Dataset items:
• • • • •

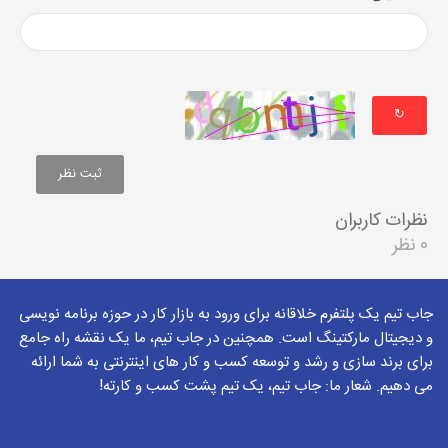
↻
نظرات کاربران
0 نظر
جاب تیم یک پلتفرم خلاقانه برای ورود به بازار کار در حوزه برنامه نویسی
و دیجیتال مارکتینگ است. همچنین در جاب تیم، ما یک نقشه راه جامع
برای برند سازی و رشد و توسعه کسب و کار های اینترنتی به شما ارائه
می دهیم. شعار ما: جاب تیم، یک تیم پشت کسب و کارته!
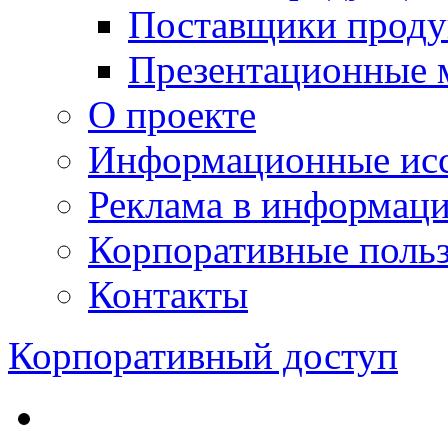
Поставщики проду
Презентационные 
О проекте
Информационные исс
Реклама в информац
Корпоративные польз
Контакты
Корпоративный доступ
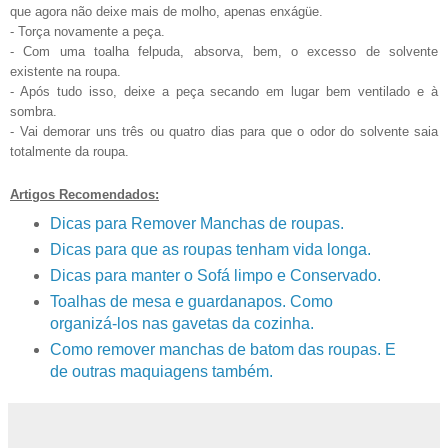
que agora não deixe mais de molho, apenas enxágüe.
- Torça novamente a peça.
- Com uma toalha felpuda, absorva, bem, o excesso de solvente
existente na roupa.
- Após tudo isso, deixe a peça secando em lugar bem ventilado e à
sombra.
- Vai demorar uns três ou quatro dias para que o odor do solvente saia
totalmente da roupa.
Artigos Recomendados:
Dicas para Remover Manchas de roupas.
Dicas para que as roupas tenham vida longa.
Dicas para manter o Sofá limpo e Conservado.
Toalhas de mesa e guardanapos. Como
organizá-los nas gavetas da cozinha.
Como remover manchas de batom das roupas. E
de outras maquiagens também.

• • • • •

◆ **Your goal**
Please give the entries again word for word, without any pictures.

◆ **Solved problem**
↻
نظرات کاربران
0 نظر
جاب تیم یک پلتفرم خلاقانه برای ورود به بازار کار در حوزه برنامه نویسی
و دیجیتال مارکتینگ است. همچنین در جاب تیم، ما یک نقشه راه جامع
برای برند سازی و رشد و توسعه کسب و کار های اینترنتی به شما ارائه
می دهیم. شعار ما: جاب تیم، یک تیم پشت کسب و کارته!
Поставщики проду
Презентационные 
О проекте
Информационные исс
Реклама в информац
Корпоративные польз
Контакты
Корпоративный доступ
que agora não deixe mais de molho, apenas enxágüe.
- Torça novamente a peça.
- Com uma toalha felpuda, absorva, bem, o excesso de solvente
existente na roupa.
- Após tudo isso, deixe a peça secando em lugar bem ventilado e à
sombra.
- Vai demorar uns três ou quatro dias para que o odor do solvente saia
totalmente da roupa.
Artigos Recomendados:
Dicas para Remover Manchas de roupas.
Dicas para que as roupas tenham vida longa.
Dicas para manter o Sofá limpo e Conservado.
Toalhas de mesa e guardanapos. Como
organizá-los nas gavetas da cozinha.
Como remover manchas de batom das roupas. E
de outras maquiagens também.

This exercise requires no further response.